• [Task input]
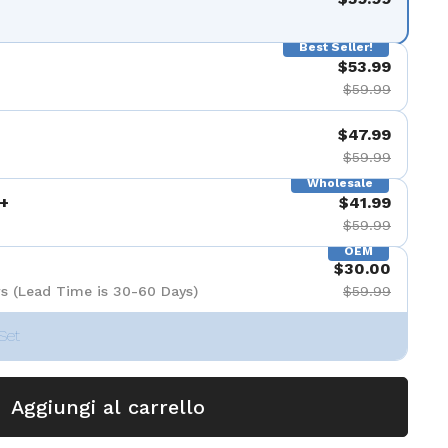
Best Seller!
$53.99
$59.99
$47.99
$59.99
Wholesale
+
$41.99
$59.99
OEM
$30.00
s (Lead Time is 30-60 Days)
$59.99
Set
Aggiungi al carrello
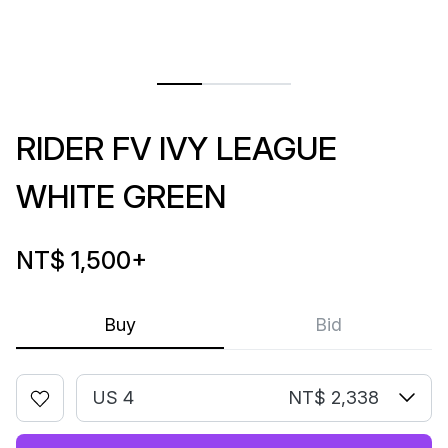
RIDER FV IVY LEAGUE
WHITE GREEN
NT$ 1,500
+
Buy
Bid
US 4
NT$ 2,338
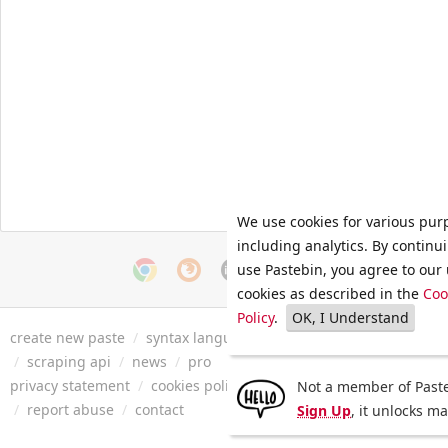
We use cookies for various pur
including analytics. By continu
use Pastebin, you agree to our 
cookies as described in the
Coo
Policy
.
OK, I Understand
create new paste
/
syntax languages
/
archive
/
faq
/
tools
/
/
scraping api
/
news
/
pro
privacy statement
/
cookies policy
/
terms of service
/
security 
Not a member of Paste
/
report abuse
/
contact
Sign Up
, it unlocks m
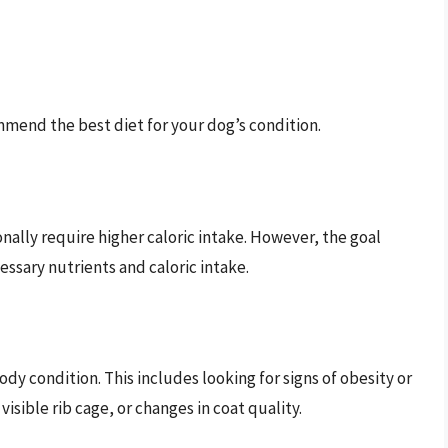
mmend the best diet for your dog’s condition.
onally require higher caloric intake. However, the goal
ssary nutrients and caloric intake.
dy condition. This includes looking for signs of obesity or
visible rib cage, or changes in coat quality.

• [What is being asked] Take the line that holds "including analytics. By continu" as the start and the last line of the data as the end. Copy only those lines exactly, both ends included, except the pictures.

• [Solution for this problem]
including analytics. By continu
use Pastebin, you agree to our 
cookies as described in the
Coo
Policy
.
OK, I Understand
create new paste
/
syntax languages
/
archive
/
faq
/
tools
/
/
scraping api
/
news
/
pro
privacy statement
/
cookies policy
/
terms of service
/
security 
Not a member of Paste
/
report abuse
/
contact
Sign Up
, it unlocks m
mmend the best diet for your dog’s condition.
onally require higher caloric intake. However, the goal
ssary nutrients and caloric intake.
dy condition. This includes looking for signs of obesity or
visible rib cage, or changes in coat quality.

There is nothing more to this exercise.